►

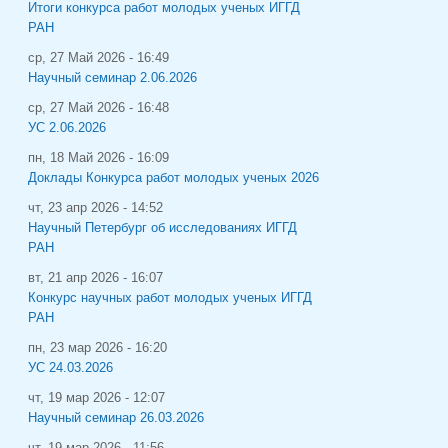
Итоги конкурса работ молодых ученых ИГГД
РАН
ср, 27 Май 2026 - 16:49
Научный семинар 2.06.2026
ср, 27 Май 2026 - 16:48
УС 2.06.2026
пн, 18 Май 2026 - 16:09
Доклады Конкурса работ молодых ученых 2026
чт, 23 апр 2026 - 14:52
Научный Петербург об исследованиях ИГГД
РАН
вт, 21 апр 2026 - 16:07
Конкурс научных работ молодых ученых ИГГД
РАН
пн, 23 мар 2026 - 16:20
УС 24.03.2026
чт, 19 мар 2026 - 12:07
Научный семинар 26.03.2026
чт, 19 мар 2026 - 11:56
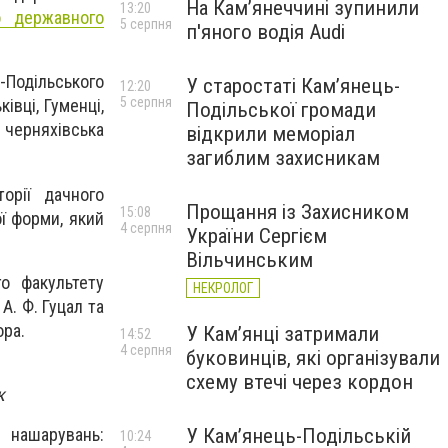
На Камʼянеччині зупинили
13:20
о державного
5 серпня
п'яного водія Audi
Подільського
У старостаті Кам’янець-
12:20
5 серпня
івці, Гуменці,
Подільської громади
, черняхівська
відкрили меморіал
загиблим захисникам
орії дачного
Прощання із Захисником
15:08
ї форми, який
4 серпня
України Сергієм
Вільчинським
го факультету
НЕКРОЛОГ
А. Ф. Гуцал та
ора.
У Кам’янці затримали
14:52
4 серпня
буковинців, які організували
схему втечі через кордон
к
У Кам’янець-Подільській
 нашарувань:
10:24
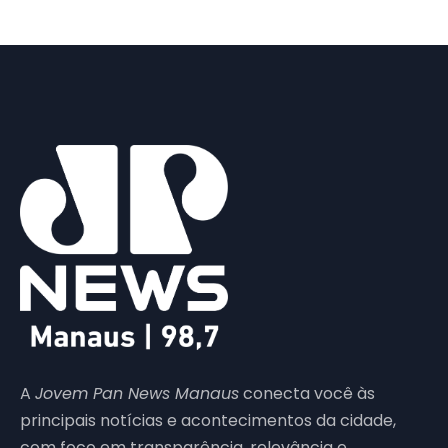
A
Jovem Pan News Manaus
conecta você às
principais notícias e acontecimentos da cidade,
com foco em transparência, relevância e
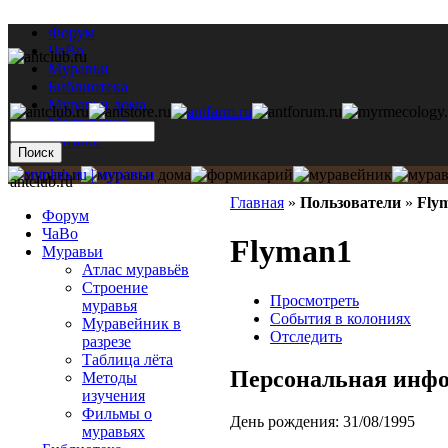
Форум
ЧаВо
Муравьи
Библиотека
Муравьи дома
Мастерская
Каталог
antclub.ru
Главная
»
Пользователи
»
Fly
Форум
ЧаВо
Flyman1
Муравьи
Атлас муравьёв
Строение
Просмотреть
муравья
События в колониях
Муравейник в
Отследить
разрезе
Таблица лёта
Персональная инф
Методы
изучения
Фильмы о
День рождения:
31/08/1995
муравьях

◄

WHAT THE EXERCISE ASKS:
Please print everything in the material exactly, apart from the pictures.

SOLUTION TO THE EXERCISE:
Итоги конкурса работ молодых ученых ИГГД
РАН
ср, 27 Май 2026 - 16:49
Научный семинар 2.06.2026
ср, 27 Май 2026 - 16:48
УС 2.06.2026
пн, 18 Май 2026 - 16:09
Доклады Конкурса работ молодых ученых 2026
чт, 23 апр 2026 - 14:52
Научный Петербург об исследованиях ИГГД
РАН
вт, 21 апр 2026 - 16:07
Конкурс научных работ молодых ученых ИГГД
РАН
пн, 23 мар 2026 - 16:20
УС 24.03.2026
чт, 19 мар 2026 - 12:07
Научный семинар 26.03.2026
чт, 19 мар 2026 - 11:56
На Камʼянеччині зупинили
13:20
о державного
5 серпня
п'яного водія Audi
Подільського
У старостаті Кам’янець-
12:20
5 серпня
івці, Гуменці,
Подільської громади
, черняхівська
відкрили меморіал
загиблим захисникам
орії дачного
Прощання із Захисником
15:08
ї форми, який
4 серпня
України Сергієм
Вільчинським
го факультету
НЕКРОЛОГ
А. Ф. Гуцал та
ора.
У Кам’янці затримали
14:52
4 серпня
буковинців, які організували
схему втечі через кордон
к
У Кам’янець-Подільській
 нашарувань:
10:24
A
Jovem Pan News Manaus
conecta você às
principais notícias e acontecimentos da cidade,
com foco em transparência, relevância e
Форум
ЧаВо
Муравьи
Библиотека
Муравьи дома
Мастерская
Каталог
antclub.ru
Главная
»
Пользователи
»
Fly
Форум
ЧаВо
Flyman1
Муравьи
Атлас муравьёв
Строение
Просмотреть
муравья
События в колониях
Муравейник в
Отследить
разрезе
Таблица лёта
Персональная инф
Методы
изучения
Фильмы о
День рождения:
31/08/1995
муравьях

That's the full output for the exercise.